We thus see that it is impossible to consider this contract, as the referee has done, an agreement for the purchase and sale of lands. It is only an agreement with one person to pay a certain sum for premises of another; and when it is broken the question is, how much is the aggrieved party damaged.
*447It may be compared to a guaranty that, on a foreclosure and sale, premises shall sell for such a sum. It may not be necessary, in this instance, that there.should be an actual foreclosure and sale. Yet such a guaranty as has just been mentioned, will illustrate the rule of damage, and the difference between such an agreement and a contract for purchase and sale.
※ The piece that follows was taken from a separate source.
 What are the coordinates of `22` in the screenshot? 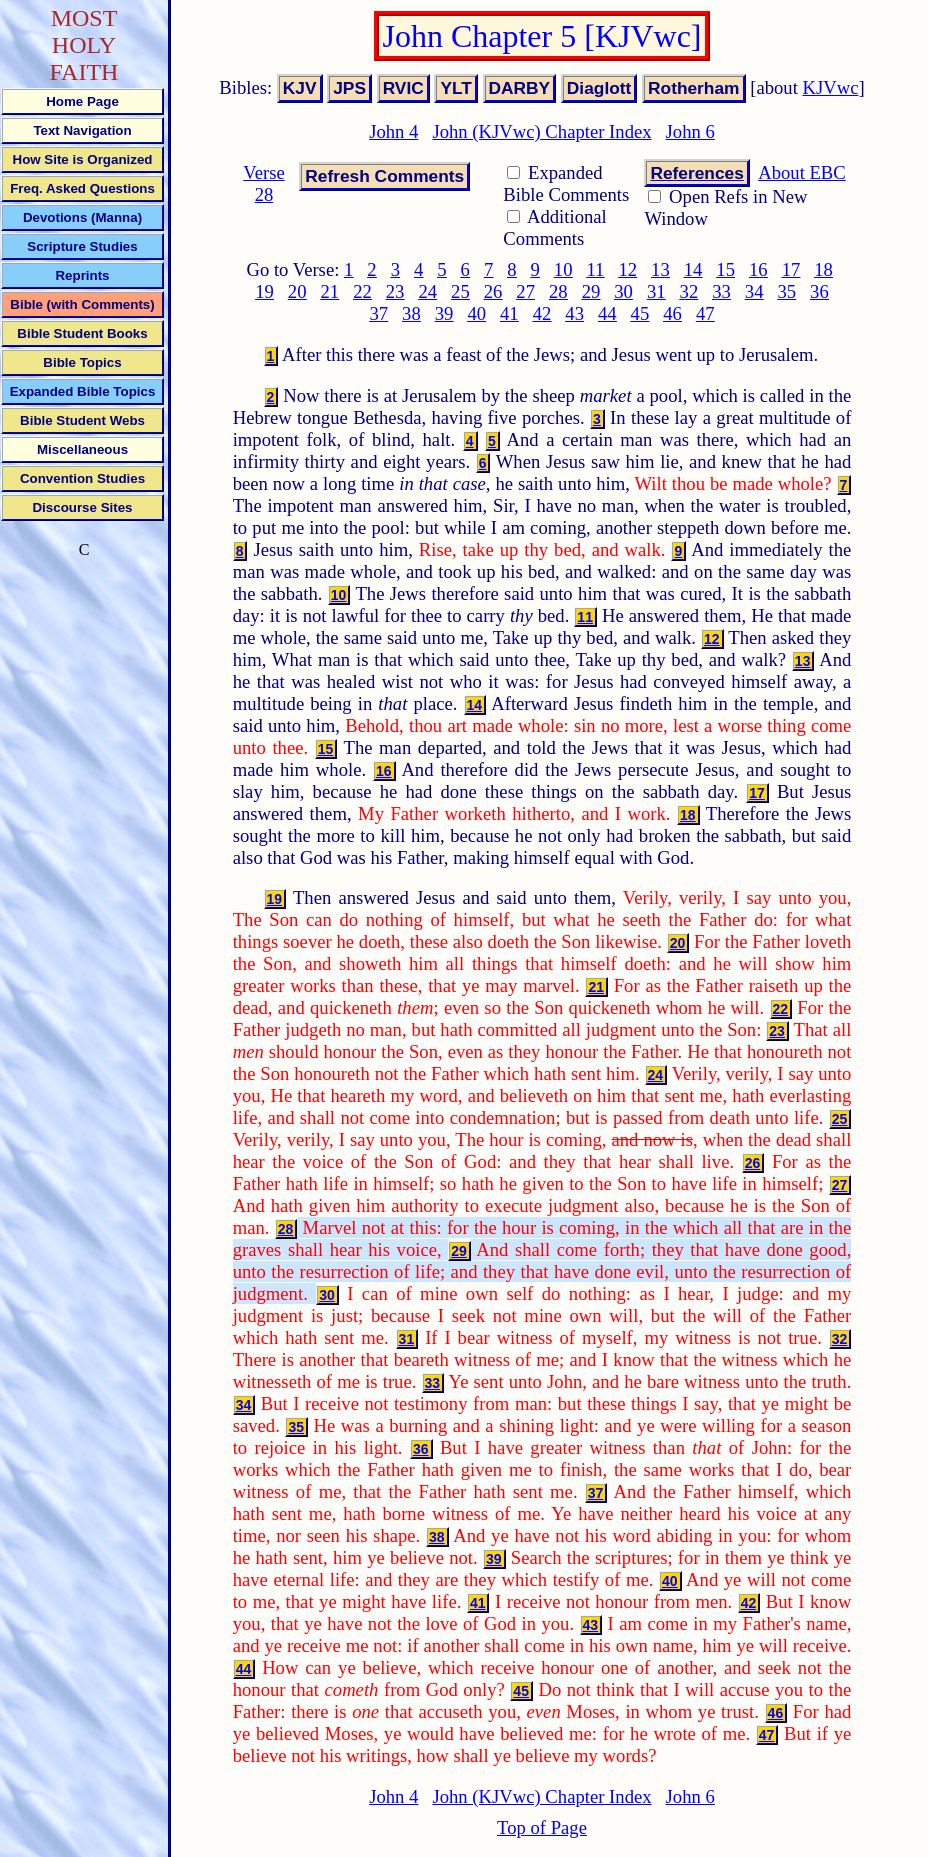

It may be said that the plaintiffs having become the owners of, or having control of the title, can now enforce the contract by specific performance. The answer is this: as parties to the original contract they made no agreement to sell, and, therefore, cannot compel the defendant to buy. As grantees of the Bumps, who were the owners, the plaintiffs have no contract with the defendants to enforce. The Bumps never agreed to sell to the defendant.
The question what damages the plaintiffs have sustained is not easy to determine. If there had been a foreclosure and sale the result would have determined this. But it does not seem to be a necessary condition of the contract that there should be such a foreclosure. The defendant has refused to pay for the premises the amount which he agreed to pay. For this breach he is liable to pay the consequent damages. If he had fulfilled his agreement the plaintiffs would have received the amount of their $500 mortgage and interest. This, then, is the amount that they have been damnified by his breach.
The plaintiff, therefore, should have a judgment to recover against the defendant the amount of the $500 mortgage and interest. This will be without prejudice to the rights, if any, which the defendant may hereafter have, after such payment, to claim a right to have an assignment of the $500 mortgage. "We do not determine the rights and equities of the several parties in case any suit should be brought for that purpose. No costs of this appeal to either party.
Present — Learned, P. J., Bocees and Boardman, JJ.Judgment modified, order to be settled by Learned, P. J., in accordance with opinion.